* Exercise *
I'd like every line from the material below that has "needs" in it.

--------------------------------

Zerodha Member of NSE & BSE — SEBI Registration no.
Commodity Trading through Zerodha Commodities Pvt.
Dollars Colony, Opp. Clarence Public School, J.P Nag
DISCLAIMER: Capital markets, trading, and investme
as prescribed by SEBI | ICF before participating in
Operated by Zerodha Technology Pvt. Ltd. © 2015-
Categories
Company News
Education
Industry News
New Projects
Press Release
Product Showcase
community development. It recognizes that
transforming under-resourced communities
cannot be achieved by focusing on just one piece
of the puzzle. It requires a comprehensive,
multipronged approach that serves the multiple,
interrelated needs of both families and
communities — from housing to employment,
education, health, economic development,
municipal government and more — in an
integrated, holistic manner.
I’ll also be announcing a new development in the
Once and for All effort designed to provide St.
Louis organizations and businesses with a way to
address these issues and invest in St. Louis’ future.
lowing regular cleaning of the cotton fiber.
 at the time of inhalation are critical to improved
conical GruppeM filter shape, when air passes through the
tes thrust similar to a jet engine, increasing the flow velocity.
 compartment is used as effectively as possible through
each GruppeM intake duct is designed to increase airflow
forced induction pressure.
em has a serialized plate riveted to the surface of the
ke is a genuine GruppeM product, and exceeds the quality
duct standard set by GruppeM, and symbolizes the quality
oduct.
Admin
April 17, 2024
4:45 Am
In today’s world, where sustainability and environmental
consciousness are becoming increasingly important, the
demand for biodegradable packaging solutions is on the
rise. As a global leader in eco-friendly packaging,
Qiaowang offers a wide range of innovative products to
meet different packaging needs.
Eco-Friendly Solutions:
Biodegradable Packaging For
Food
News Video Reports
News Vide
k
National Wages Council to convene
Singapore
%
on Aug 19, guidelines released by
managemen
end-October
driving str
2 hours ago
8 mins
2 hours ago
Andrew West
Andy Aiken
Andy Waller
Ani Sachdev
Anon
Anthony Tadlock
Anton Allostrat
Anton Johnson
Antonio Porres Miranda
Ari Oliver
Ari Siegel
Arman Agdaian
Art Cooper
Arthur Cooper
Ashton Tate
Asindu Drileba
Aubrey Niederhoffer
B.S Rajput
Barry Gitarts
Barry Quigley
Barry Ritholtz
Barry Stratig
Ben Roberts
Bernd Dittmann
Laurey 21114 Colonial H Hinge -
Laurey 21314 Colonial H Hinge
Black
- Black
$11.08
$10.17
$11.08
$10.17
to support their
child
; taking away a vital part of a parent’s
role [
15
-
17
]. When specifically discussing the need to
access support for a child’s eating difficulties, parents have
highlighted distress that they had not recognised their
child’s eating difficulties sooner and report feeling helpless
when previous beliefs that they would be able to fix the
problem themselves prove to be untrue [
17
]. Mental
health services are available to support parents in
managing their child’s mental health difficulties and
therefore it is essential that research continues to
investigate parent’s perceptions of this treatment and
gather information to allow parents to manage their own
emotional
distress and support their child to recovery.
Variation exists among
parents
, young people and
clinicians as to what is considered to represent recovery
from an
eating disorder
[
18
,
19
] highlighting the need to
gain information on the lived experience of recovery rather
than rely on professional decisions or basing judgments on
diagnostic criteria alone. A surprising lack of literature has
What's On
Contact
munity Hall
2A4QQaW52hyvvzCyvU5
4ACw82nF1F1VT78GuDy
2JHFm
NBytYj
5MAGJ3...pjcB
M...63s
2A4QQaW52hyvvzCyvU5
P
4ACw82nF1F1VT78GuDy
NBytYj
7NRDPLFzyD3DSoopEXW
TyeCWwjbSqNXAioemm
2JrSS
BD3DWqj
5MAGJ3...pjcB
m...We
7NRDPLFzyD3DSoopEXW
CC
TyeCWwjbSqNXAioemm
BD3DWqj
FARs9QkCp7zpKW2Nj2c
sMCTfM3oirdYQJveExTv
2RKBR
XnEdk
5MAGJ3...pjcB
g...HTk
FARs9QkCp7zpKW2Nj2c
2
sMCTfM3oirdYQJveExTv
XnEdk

--------------------------------

* Exercise output *
interrelated needs of both families and
meet different packaging needs.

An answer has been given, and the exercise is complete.